= Sitelink =

Hyperlinks to a website's subpages

Sitelinks are hyperlinks to a website’s subpages that appear under certain Google search listings to help users navigate a site. Site owners cannot directly add sitelinks; Google generates them automatically through its proprietary algorithms. However, site owners can block specific sitelinks if they consider them unhelpful.

In Google Search, sitelinks appear beneath a search result when Google’s algorithms determine that additional internal links may help users navigate the site more efficiently. The number of sitelinks displayed in search can vary, but Google can show up to six sitelinks per result.

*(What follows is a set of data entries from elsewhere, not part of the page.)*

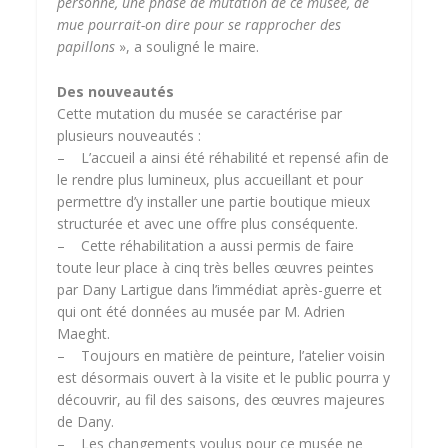
personne, une phase de mutation de ce musée, de
mue pourrait-on dire pour se rapprocher des
papillons
», a souligné le maire.
Des nouveautés
Cette mutation du musée se caractérise par
plusieurs nouveautés :
– L’accueil a ainsi été réhabilité et repensé afin de
le rendre plus lumineux, plus accueillant et pour
permettre d’y installer une partie boutique mieux
structurée et avec une offre plus conséquente.
– Cette réhabilitation a aussi permis de faire
toute leur place à cinq très belles œuvres peintes
par Dany Lartigue dans l’immédiat après-guerre et
qui ont été données au musée par M. Adrien
Maeght.
– Toujours en matière de peinture, l’atelier voisin
est désormais ouvert à la visite et le public pourra y
découvrir, au fil des saisons, des œuvres majeures
de Dany.
– Les changements voulus pour ce musée ne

According to John I. Jerkovic, "Every site should strive to get sitelinks, as they indicate authority and a strong web presence. Sitelinks also occupy additional space in the search results, pushing competitors further down the page, which is desirable."

==Importance==
SEO experts consider sitelinks to be an important indicator of a site's trust and authority, and many have attempted to determine the factors that influence their appearance. Some analyses reference Google patents.

According to these patents, sitelinks may be derived from user behavior such as the number of times a page is accessed, the time spent on the page, and the content of the page itself (for instance, whether it involves commercial transactions). Another embodiment suggests that website providers might supply search engines with a preferred list of internal web pages.

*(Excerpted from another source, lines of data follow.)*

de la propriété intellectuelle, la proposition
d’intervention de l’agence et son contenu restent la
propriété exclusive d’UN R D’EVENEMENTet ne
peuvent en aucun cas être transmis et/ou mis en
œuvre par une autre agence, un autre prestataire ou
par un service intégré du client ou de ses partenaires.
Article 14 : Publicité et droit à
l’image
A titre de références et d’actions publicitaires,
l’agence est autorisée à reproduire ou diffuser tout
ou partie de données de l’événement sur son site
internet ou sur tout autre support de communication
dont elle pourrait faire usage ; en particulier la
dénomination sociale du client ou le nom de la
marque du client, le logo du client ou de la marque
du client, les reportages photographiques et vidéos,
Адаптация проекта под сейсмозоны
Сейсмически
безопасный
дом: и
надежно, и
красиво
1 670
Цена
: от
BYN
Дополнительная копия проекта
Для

==Sitelinks in Google Ads==
In Google Ads, sitelinks are a type of ad asset that allows advertisers to link to specific pages within their website directly from the ad. Sitelinks enhance visibility and encourage deeper engagement by giving users multiple navigation options within a single ad.

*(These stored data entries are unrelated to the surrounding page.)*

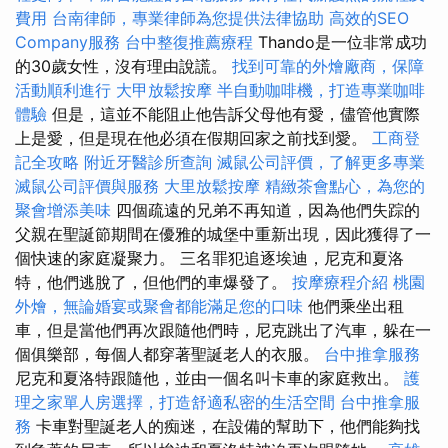
費用
台南律師，專業律師為您提供法律協助
高效的SEO
Company服務
台中整復推薦療程
Thando是一位非常成功
的30歲女性，沒有理由說謊。
找到可靠的外燴廠商，保障
活動順利進行
大甲放鬆按摩
半自動咖啡機，打造專業咖啡
體驗
但是，這並不能阻止他告訴父母他有愛，儘管他實際
上是愛，但是現在他必須在假期回家之前找到愛。
工商登
記全攻略
附近牙醫診所查詢
滅鼠公司評價，了解更多專業
滅鼠公司評價與服務
大里放鬆按摩
精緻茶會點心，為您的
聚會增添美味
四個疏遠的兄弟不再知道，因為他們失踪的
父親在聖誕節期間在優雅的城堡中重新出現，因此獲得了一
個快速的家庭凝聚力。 三名罪犯追逐埃迪，尼克和夏洛
特，他們逃脫了，但他們的車爆發了。
按摩療程介紹
桃園
外燴，無論婚宴或聚會都能滿足您的口味
他們乘坐出租
車，但是當他們再次跟隨他們時，尼克跳出了汽車，躲在一
個俱樂部，每個人都穿著聖誕老人的衣服。
台中推拿服務
尼克和夏洛特跟隨他，並由一個名叫卡車的家庭救出。
護
理之家單人房選擇，打造舒適私密的生活空間
台中推拿服
務
卡車對聖誕老人的痴迷，在設備的幫助下，他們能夠找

The number and layout of sitelinks depend on the user’s device:

- Desktop: An ad can show up to 6 sitelinks. Sitelinks may appear one below the other or side by side, filling one or two lines of the ad.
- Mobile: An ad can show up to 8 sitelinks. These sitelinks appear side by side in a single-line carousel format, where users can swipe left or right to browse. If the ad appears in the top position, sitelinks can be displayed in a prominent row with one sitelink per line.

Sitelinks with fewer than 15 characters tend to perform best, according to Google Senior Product Manager Jerry Dischler.